Sólo a condición de que pensemos a Dios de una forma nueva, podemos ser al mismo tiempo verdaderamente fieles a la tradición y a la vez verdaderamente ciudadanos del mundo moderno, e «inculturar» así nuestra fe en él, y de esa forma ser una fuente de curación para ese mismo mundo moderno. Por lo tanto, tendríamos que evitar hablar de «Dios». Porque a los oídos de un mundo occidental que ya no es teísta, ese nombre evoca siempre el Theos tradicional, que niega nuestra autonomía y es, por eso, un semáforo rojo para todo verdadero ateo. Pero nosotros todavía le podemos rezar a «Dios», conscientes de que ese nombre ya no nos significa el Theos pre-moderno, sino un Misterio amoroso, un Algo maravilloso que se revela en cada cosa y en nosotros y cuya imagen más radiante es el modelo de amor de Jesús de Nazaret.

Como hemos dicho, el precio de dejar la imagen tradicional teísta de Dios por una nueva imagen no teísta es alto. Pero lo que parece claro es que tenemos que cambiar de camino y apartarnos de las aparentemente fuertes y fundadas certezas que teníamos; tenemos que aprender a tomar decisiones propias, en lugar de aceptar y hacer lo que nos han ordenado las autoridades religiosas, o lo que todos hagan. Y eso es muy difícil.

4. Una despedida del credo redactado

¿Cuáles son los cambios más necesarios? Para empezar, el credo tiene que ser reformulado de nuevo. Porque al abandonar la imagen teísta de Dios que la tradición cristiana ha heredado de la milenaria historia de la raza humana, la fe moderna ya no puede confesar un credo en el que Jesús es el único Hijo de Dios, nacido antes de todos los siglos del Padre (porqué, ¿cómo podrían saber eso los seres humanos?), que descendió del cielo (porque ya no hay dos pisos, el nuestro y el de Dios, y por lo tanto no se puede pasar de uno a otro), y que se ha levantado de la tumba y ascendió al cielo (porque eso contradice todas las leyes naturales) y regresará a juzgar a todos. Para decirlo brevemente: la confesión de que Jesús es «Dios de Dios, Dios verdadero de Dios verdadero», que desde el Concilio de Nicea ha sido el pilar central de la fe cristiana, ya no se sostiene.
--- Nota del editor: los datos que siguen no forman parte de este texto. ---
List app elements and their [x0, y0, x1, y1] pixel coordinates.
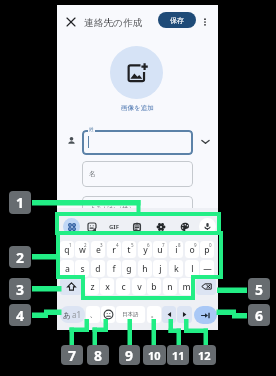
staticText: 5: [131, 242, 134, 248]
staticText: 11: [172, 348, 185, 363]
staticText: 名: [89, 170, 96, 178]
staticText: e: [96, 244, 101, 256]
staticText: w: [79, 244, 86, 256]
staticText: 5: [255, 280, 264, 299]
button[interactable]: Cursor right: [177, 306, 192, 323]
staticText: 12: [198, 348, 211, 363]
staticText: o: [189, 244, 195, 256]
button[interactable]: r: [107, 241, 121, 258]
button[interactable]: p: [200, 241, 214, 258]
button[interactable]: j: [153, 260, 167, 277]
button[interactable]: h: [138, 260, 152, 277]
staticText: GIF: [109, 223, 119, 231]
button[interactable]: f: [107, 260, 121, 277]
staticText: 1: [69, 242, 72, 248]
staticText: y: [143, 244, 148, 256]
staticText: a1: [72, 309, 82, 320]
button[interactable]: Cursor left: [162, 306, 176, 323]
staticText: 4: [116, 242, 119, 248]
staticText: l: [191, 263, 194, 275]
staticText: 8: [178, 242, 181, 248]
staticText: 画像を追加: [121, 104, 154, 112]
button[interactable]: よみがな（姓）: [82, 196, 193, 222]
staticText: i: [175, 244, 178, 256]
staticText: 10: [148, 348, 161, 363]
button[interactable]: o: [185, 241, 199, 258]
staticText: 0: [209, 242, 212, 248]
button[interactable]: 、: [86, 306, 100, 323]
staticText: 、: [89, 309, 98, 320]
button[interactable]: Switch input: [60, 306, 85, 323]
button[interactable]: b: [147, 278, 161, 295]
button[interactable]: 日本語: [116, 306, 145, 323]
button[interactable]: e: [91, 241, 105, 258]
button[interactable]: Themes: [176, 218, 193, 235]
staticText: 4: [16, 306, 25, 325]
staticText: 9: [194, 242, 197, 248]
button[interactable]: w: [75, 241, 89, 258]
button[interactable]: c: [116, 278, 130, 295]
button[interactable]: d: [91, 260, 105, 277]
button[interactable]: q: [60, 241, 74, 258]
button[interactable]: i: [169, 241, 183, 258]
button[interactable]: Close: [64, 15, 78, 29]
button[interactable]: 名: [82, 161, 193, 187]
button[interactable]: x: [100, 278, 114, 295]
staticText: あ: [63, 310, 72, 320]
button[interactable]: t: [122, 241, 136, 258]
staticText: 7: [162, 242, 165, 248]
button[interactable]: Backspace: [196, 278, 216, 295]
button[interactable]: Keyboard tools: [63, 218, 80, 235]
button[interactable]: GIF: [105, 218, 122, 235]
staticText: 7: [68, 346, 77, 365]
button[interactable]: Stickers: [83, 218, 100, 235]
button[interactable]: g: [122, 260, 136, 277]
button[interactable]: s: [75, 260, 89, 277]
staticText: 。: [150, 309, 159, 320]
staticText: h: [142, 263, 148, 275]
staticText: u: [157, 244, 163, 256]
button[interactable]: Clipboard: [128, 218, 145, 235]
staticText: b: [151, 281, 157, 293]
staticText: 姓: [89, 127, 94, 133]
staticText: 2: [16, 248, 25, 267]
staticText: d: [95, 263, 101, 275]
button[interactable]: —: [200, 260, 214, 277]
staticText: n: [167, 281, 173, 293]
button[interactable]: m: [179, 278, 193, 295]
button[interactable]: n: [163, 278, 177, 295]
staticText: k: [174, 263, 179, 275]
staticText: r: [112, 244, 116, 256]
button[interactable]: v: [132, 278, 146, 295]
button[interactable]: z: [85, 278, 99, 295]
button[interactable]: 。: [147, 306, 161, 323]
button[interactable]: 保存: [158, 12, 196, 28]
staticText: 連絡先の作成: [84, 17, 143, 29]
button[interactable]: [82, 130, 193, 155]
staticText: z: [90, 281, 95, 293]
staticText: —: [203, 263, 212, 275]
button[interactable]: k: [169, 260, 183, 277]
button[interactable]: l: [185, 260, 199, 277]
staticText: よみがな（姓）: [89, 205, 136, 213]
button[interactable]: Voice input: [199, 218, 216, 235]
button[interactable]: u: [153, 241, 167, 258]
staticText: 3: [16, 280, 25, 299]
staticText: f: [112, 263, 116, 275]
staticText: t: [127, 244, 131, 256]
staticText: m: [182, 281, 191, 293]
button[interactable]: Settings: [152, 218, 169, 235]
staticText: 日本語: [122, 311, 139, 318]
button[interactable]: y: [138, 241, 152, 258]
button[interactable]: Add photo: [110, 46, 163, 99]
staticText: 3: [100, 242, 103, 248]
button[interactable]: More options: [198, 15, 212, 29]
staticText: v: [137, 281, 142, 293]
button[interactable]: Next field: [194, 306, 217, 324]
button[interactable]: 画像を追加: [57, 102, 218, 114]
button[interactable]: Expand: [197, 133, 213, 149]
button[interactable]: Emoji: [101, 306, 115, 323]
staticText: g: [126, 263, 132, 275]
button[interactable]: Shift: [60, 278, 82, 295]
button[interactable]: a: [60, 260, 74, 277]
Hay más motivos que nos fuerzan a dejar el credo formulado en Nicea. En la modernidad cada declaración tiene que demostrar que se sostiene sobre bases controlables, no sólo sobre creencias. Pero, ¿cómo se podría probar que un ser humano es al mismo tiempo el Dios trascendente? ¿Y cómo podría la psicología de un ser humano, que necesariamente es limitado y está marcado por una cultura específica, y que por lo tanto puede estar equivocado, cómo podría ser, al mismo tiempo, el todopoderoso y omnisciente Theos? Además, no debemos olvidar que, durante la primera mitad del primer siglo después de su muerte, Jesús no se consideraba ni se veneraba como Dios. El dogma de Nicea, Jesús Dios verdadero de Dios verdadero, es un desarrollo posterior, resultado de causas históricas, y es, en cierto sentido, una desviación de la fe original.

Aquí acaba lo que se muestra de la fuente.